Background

Adherence to the best clinical evidence has become an important guiding principle in both the medical and health policy decision-making processes. However, concern is growing about the way evidence, and particularly harm, is presented to doctors and policy makers particularly because benefit has the propensity to be reported more frequently than harm [13], especially when conflicts of interest are present (e.g. when drug companies fund research) [47]. Recent research has shown how trial reports fail to either define or record adverse events [8, 9] or only partially report them [10].

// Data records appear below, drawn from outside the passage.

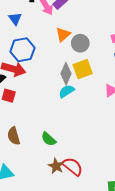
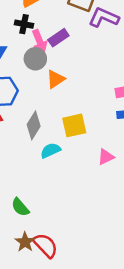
gray circle: (80, 43) -> (35, 59), moved
gray diamond: (66, 74) -> (34, 125), moved

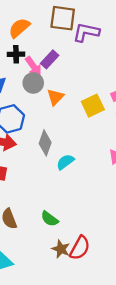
yellow square: (74, 125) -> (93, 106), moved
red semicircle: (45, 245) -> (80, 248), turned 85

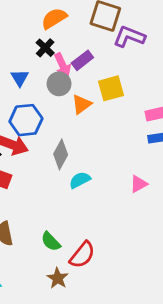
black cross: (16, 54) -> (45, 48), turned 35
yellow square: (93, 106) -> (111, 88), moved
red semicircle: (80, 248) -> (82, 255), moved

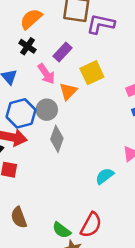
pink arrow: (63, 65) -> (46, 74), moved
gray circle: (59, 84) -> (47, 110), moved
cyan semicircle: (80, 180) -> (105, 176), moved
green semicircle: (51, 242) -> (62, 230), moved

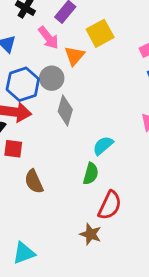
cyan semicircle: (105, 176) -> (103, 146), moved
brown semicircle: (19, 217) -> (34, 182), moved
green semicircle: (62, 230) -> (91, 174), moved, turned -108

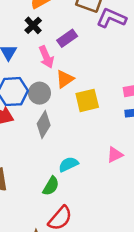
yellow square: (100, 33) -> (87, 100), moved

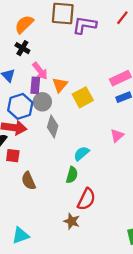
purple rectangle: (67, 38) -> (35, 85), moved, turned -35

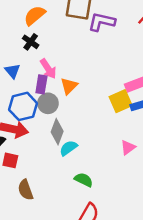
yellow square: (83, 97) -> (121, 101), moved
cyan semicircle: (81, 153) -> (68, 148), moved
green semicircle: (72, 175) -> (84, 180), moved, turned -84

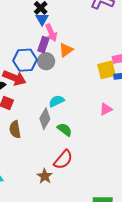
blue triangle: (12, 71) -> (42, 19), moved
gray diamond: (57, 132) -> (45, 119), moved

Because of its relevance in medical decision making [1117], quality of reporting abstracts, and particularly the way harm is reported, has been considered an important issue [1820]. In fact, besides its generic recommendation in 2004 [21], CONSORT initiative has recently published a new statement to better report journal and conference abstracts, including a specific reference to harm [22, 23].

Little is known, however, about the way abstracts report harm in phase III and IV randomized controlled trials published in high impact journals, those considered gold standard for clinical evidence and therefore, those with the highest capacity to influence medical decision making. Our objective was to describe how frequently harm is reported in the abstracts of high impact factor medical journals.

Methods

Design

A blinded structured review of abstracts reporting original clinical research on human beings published in high impact factor medical journals was carried out.

Population and setting

A purposive sample of journals was selected based on their 2003 impact factor (Figure 1). Excluded from the sample were: Phase I and phase II RCTs, factorial designs, economic evaluations and RCTs assessing process measures (instead of health outcome endpoints). Those RCTs fulfilling inclusion criteria were sorted by their PMID number. A consecutive id number from 1 to 363 was assigned. Then, a random numbers table was used to recover the sample of 2003 RCTs to be studied (See Additional file 1). A PubMed search strategy was used to retrieve RCTs (Table 1).

Figure 1
figure 1

Sample selection flow diagram.

Table 1 RCT search strategy

Main endpoint

Two main endpoints were examined in this work: 1) the proportion of RCTs reporting or quantifying harm in the abstract; and 2) the proportion of RCTs that mention or quantify harm in the abstract when harm was reported in the main body of the article. Harm was defined as any possible adverse consequence of an intervention or therapy [21].

Other studied predictors

We considered as explanatory factors: a) funding source (drug or device companies vs public institutions); b) use of placebo as control group; c) the sample size (using the median value, 200 patients, as a threshold); d) the main endpoint direction of effect (defined as favouring, being neutral or opposing the intervention); e) clinical significance of harm in the text (using mortality vs no mortality as a proxy); and f) whether the harm reported in the main text was statistically significant (yes vs no).

Data abstraction

An instrument was developed ad hoc to retrieve key information from each article. Its construct and face validity was assessed by two independent researchers, blinded to the study hypothesis and the RCTs authors and journals.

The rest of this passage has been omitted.